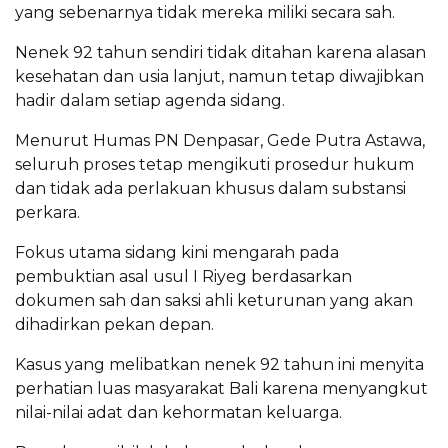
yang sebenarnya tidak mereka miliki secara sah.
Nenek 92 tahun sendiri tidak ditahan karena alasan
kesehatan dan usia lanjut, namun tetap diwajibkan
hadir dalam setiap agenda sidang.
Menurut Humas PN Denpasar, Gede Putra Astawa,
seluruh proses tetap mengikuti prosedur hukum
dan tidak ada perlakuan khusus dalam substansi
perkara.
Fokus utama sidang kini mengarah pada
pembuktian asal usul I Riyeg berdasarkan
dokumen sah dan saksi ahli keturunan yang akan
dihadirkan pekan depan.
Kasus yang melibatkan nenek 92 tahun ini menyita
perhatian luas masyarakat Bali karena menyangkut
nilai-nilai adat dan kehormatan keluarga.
---
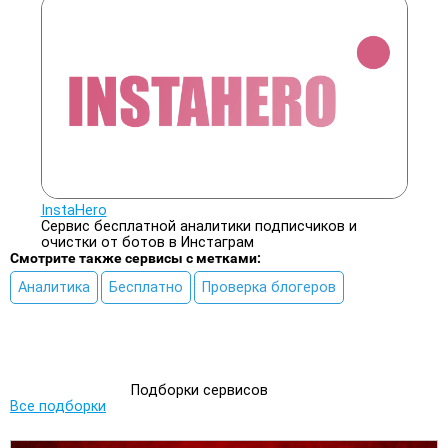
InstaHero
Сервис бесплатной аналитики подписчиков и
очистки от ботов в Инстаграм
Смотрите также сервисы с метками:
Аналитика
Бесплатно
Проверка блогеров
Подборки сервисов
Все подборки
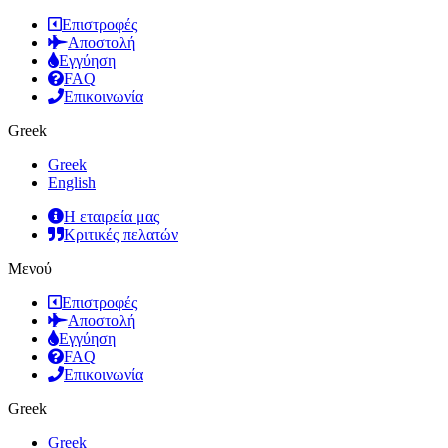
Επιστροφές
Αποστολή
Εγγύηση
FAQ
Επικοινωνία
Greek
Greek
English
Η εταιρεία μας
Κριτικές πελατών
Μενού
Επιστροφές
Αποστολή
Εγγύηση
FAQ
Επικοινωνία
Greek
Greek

* [Problem to solve] Using the material above, work out the number of lines that include "tetap" and answer with that number by itself.

* [Answer to this problem] 2